2022 looks like another year to be dominated by the virus. Over 20,000 flight cancellations over the holidays, many left in 2021 expecting to be home in the same year, but for some this was not the case. Supply side problems, mostly staffing issues were the culprit. December job creation disappointed, coming in under 200,000. According to NFIB members, this is due to record levels of few or no qualified applicants for open positions. This squares with the decline in the unemployment rate to 3.9%, the lowest level since February 2020 at 3.5% and that was the lowest in 50 years. It was not hard to get a job if you wanted one just prior to the pandemic, but also now.
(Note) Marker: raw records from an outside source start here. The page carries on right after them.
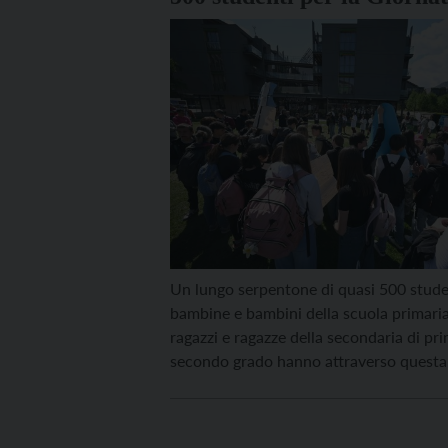
Terra
Un lungo serpentone di quasi 500 stude
bambine e bambini della scuola primari
ragazzi e ragazze della secondaria di pr
secondo grado hanno attraverso questa 
un lungo corteo, il centro di Trento per 
Giornata della Terra. L’iniziativa, Insieme
clima, è stata organizzata da Rete clima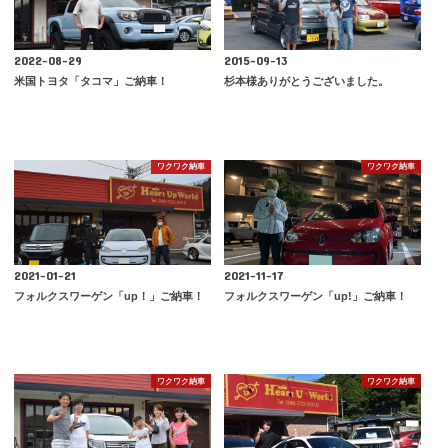
2022-08-29
2015-09-13
米国トヨタ「タコマ」ご納車！
杉本様ありがとうございました。
ワクワク納車
ワクワク納車
2021-01-21
2021-11-17
フォルクスワーゲン「up！」ご納車！
フォルクスワーゲン「up!」ご納車！
ワクワク納車
ワクワク納車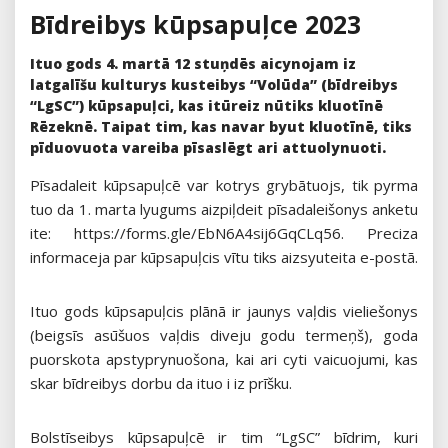
Bīdreibys kūpsapuļce 2023
Ituo gods 4. martā 12 stuņdēs aicynojam iz
latgalīšu kulturys kusteibys “Volūda” (bīdreibys
“LgSC”) kūpsapuļci, kas itūreiz nūtiks kluotīnē
Rēzeknē. Taipat tim, kas navar byut kluotīnē, tiks
pīduovuota vareiba pīsaslēgt ari attuolynuoti.
Pīsadaleit kūpsapuļcē var kotrys grybātuojs, tik pyrma
tuo da 1. marta lyugums aizpiļdeit pīsadaleišonys anketu
ite: https://forms.gle/EbN6A4sij6GqCLq56. Preciza
informaceja par kūpsapuļcis vītu tiks aizsyuteita e-postā.
Ituo gods kūpsapuļcis plānā ir jaunys vaļdis vieliešonys
(beigsīs asūšuos vaļdis diveju godu termeņš), goda
puorskota apstyprynuošona, kai ari cyti vaicuojumi, kas
skar bīdreibys dorbu da ituo i iz prīšku.
Bolstīseibys kūpsapuļcē ir tim “LgSC” bīdrim, kuri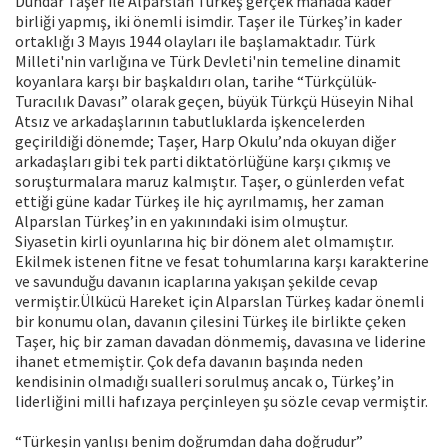
Dündar Taşer ile Alparslan Türkeş gerçek manada kader
birliği yapmış, iki önemli isimdir. Taşer ile Türkeş’in kader
ortaklığı 3 Mayıs 1944 olayları ile başlamaktadır. Türk
Milleti'nin varlığına ve Türk Devleti'nin temeline dinamit
koyanlara karşı bir başkaldırı olan, tarihe “Türkçülük-
Turacılık Davası” olarak geçen, büyük Türkçü Hüseyin Nihal
Atsız ve arkadaşlarının tabutluklarda işkencelerden
geçirildiği dönemde; Taşer, Harp Okulu’nda okuyan diğer
arkadaşları gibi tek parti diktatörlüğüne karşı çıkmış ve
soruşturmalara maruz kalmıştır. Taşer, o günlerden vefat
ettiği güne kadar Türkeş ile hiç ayrılmamış, her zaman
Alparslan Türkeş’in en yakınındaki isim olmuştur.
Siyasetin kirli oyunlarına hiç bir dönem alet olmamıştır.
Ekilmek istenen fitne ve fesat tohumlarına karşı karakterine
ve savunduğu davanın icaplarına yakışan şekilde cevap
vermiştir.Ülkücü Hareket için Alparslan Türkeş kadar önemli
bir konumu olan, davanın çilesini Türkeş ile birlikte çeken
Taşer, hiç bir zaman davadan dönmemiş, davasına ve liderine
ihanet etmemiştir. Çok defa davanın başında neden
kendisinin olmadığı sualleri sorulmuş ancak o, Türkeş’in
liderliğini milli hafızaya perçinleyen şu sözle cevap vermiştir.
“Türkeşin yanlışı benim doğrumdan daha doğrudur”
However, the recent surge in Covid infections will certainly discourage some from joining the labor force which would ease some of the current small business staffing shortage challenges.

The outlook for the economy near-term must be pretty good as the demand for labor and for inventories is at historic high levels, obviously needed to take advantage of current sales opportunities. But the outlook for the economy in the first half of 2022 is quite negative, in part due to the policy confusion in Washington and in 50 states over Covid and potential tax increases.

The Federal Reserve has also added a lot of uncertainty to the outlook, indicating that it will abandon its bond buying program and start raising interest rates. Recall that the prime rate of interest hit 20% in the early 1980s in that fight against inflation. Today it is at 3.5% and small businesses have been paying historically low interest rates on loans for years. That is about to change, albeit to a lesser degree than 60 years ago, but financial markets will still have a fit, because record high asset prices (the Dow hit new highs recently) depend on record low interest rates (a 10-year Treasury bond yielding about 1% to savers). This reconfiguration could make for another turbulent year.